Chaque hyperlien du corps du courriel est examiné pour détecter une disparité entre l’adresse affichée et l’URL cible réelle. Lorsque le texte visible ressemble à une adresse web ou un domaine et que les deux diffèrent, le lien est signalé comme Suspect et les deux hôtes sont affichés. Un texte d’appel à l’action générique tel que « Cliquez ici » ne déclenche jamais cette vérification, garantissant que les boutons normaux ne sont pas marqués. Les liens ne sont jamais visités et aucun service de réputation externe n’est consulté.
En plus des vérifications techniques, un examen IA unique traite le sujet, le corps en texte brut, l’adresse de l’expéditeur, le nom affiché de l’expéditeur, la liste des pièces jointes et toutes les constations techniques. L’IA recherche les noms affichés non concordants, le typosquattage de marques, les domaines ressemblants et les contradictions entre les pièces jointes revendiquées et réelles. Toute contradiction corps‑vs‑pièce jointe est automatiquement classée comme Dangereuse. L’IA génère un récit en langage clair pour le haut du rapport complet, destiné aux utilisateurs non techniques. Si l’examen IA ne peut être terminé mais que les vérifications techniques ont déjà produit des constatations, le verdict technique est affiché avec une note indiquant que l’analyse IA était indisponible. Si l’IA ne peut pas s’exécuter et qu’aucune constatation technique n’existe, la requête échoue plutôt que de retourner un faux résultat « Sûr ».
Cliquez dans la zone de dépôt de fichier pour télécharger votre fichier ou faites‑glisser / déposez-le.
Cliquez sur le bouton « Analyser ». Votre fichier est vérifié contre les en-têtes, les pièces jointes et les liens, puis revu par l'IA.
Un verdict Sûr, Suspect, Dangereux ou Inconnu apparaît instantanément, avec des balises indiquant ce qui a été trouvé.
Développez le rapport complet pour lire l'explication en langage clair et chaque signal individuel derrière le verdict.
Seuls les fichiers .msg et .eml jusqu’à 5 Mo sont acceptés ; tout autre type est rejeté avec « Only .msg and .eml files are supported ».
Les utilisateurs gratuits peuvent analyser jusqu’à 5 fichiers par jour, tandis qu’un abonnement payant porte la limite à 15 fichiers par jour. Lorsque la limite est atteinte, l’application affiche une boîte de dialogue comparant les offres gratuite et premium.

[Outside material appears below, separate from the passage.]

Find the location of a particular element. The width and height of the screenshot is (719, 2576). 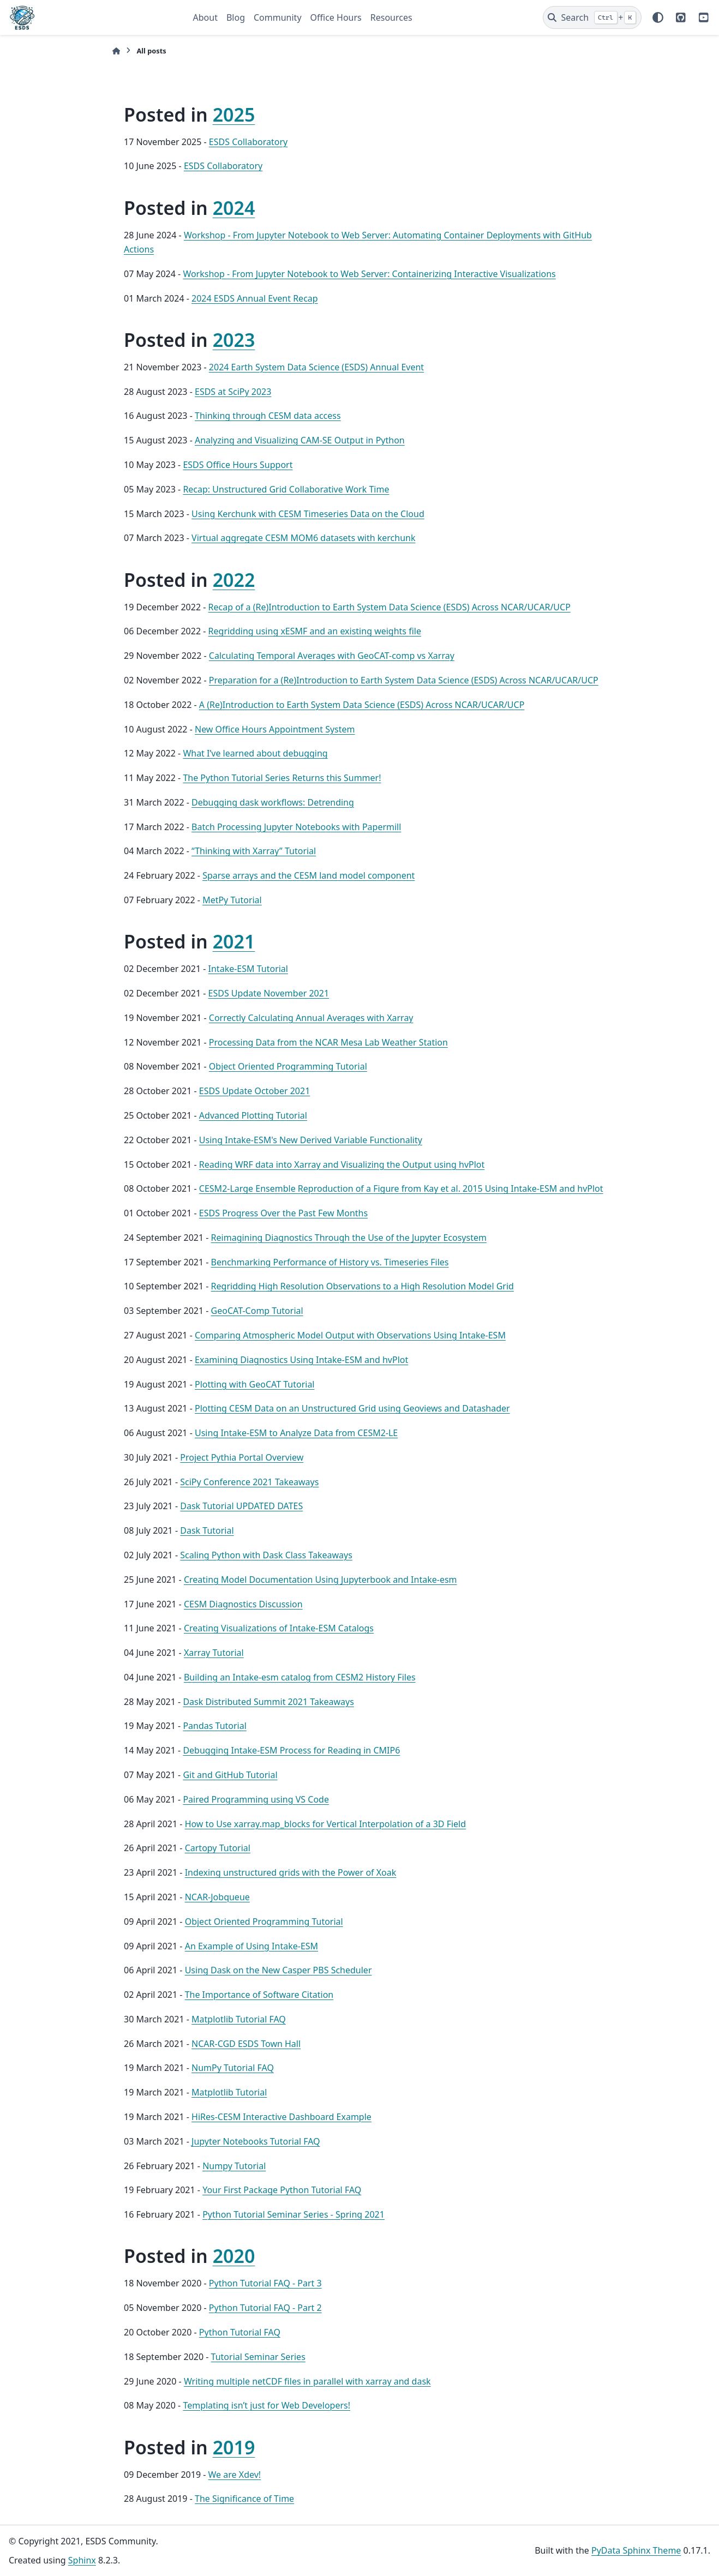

Un verdict « Sûr » signifie qu’aucune constatation technique ou IA n’a élevé le niveau ; cela ne garantit pas que l’e‑mail est inoffensif, seulement que l’analyseur n’a rien trouvé de suspect.
SPF échoue souvent lorsqu’un courriel est légitimement transféré, donc l’application traite un échec SPF comme « Suspect ». Les échecs DKIM et DMARC sont plus difficiles à justifier et sont donc classés comme « Dangereux ».
Le fichier est traité sur le serveur, jamais stocké de façon permanente, et son contenu n’est envoyé à aucun service externe.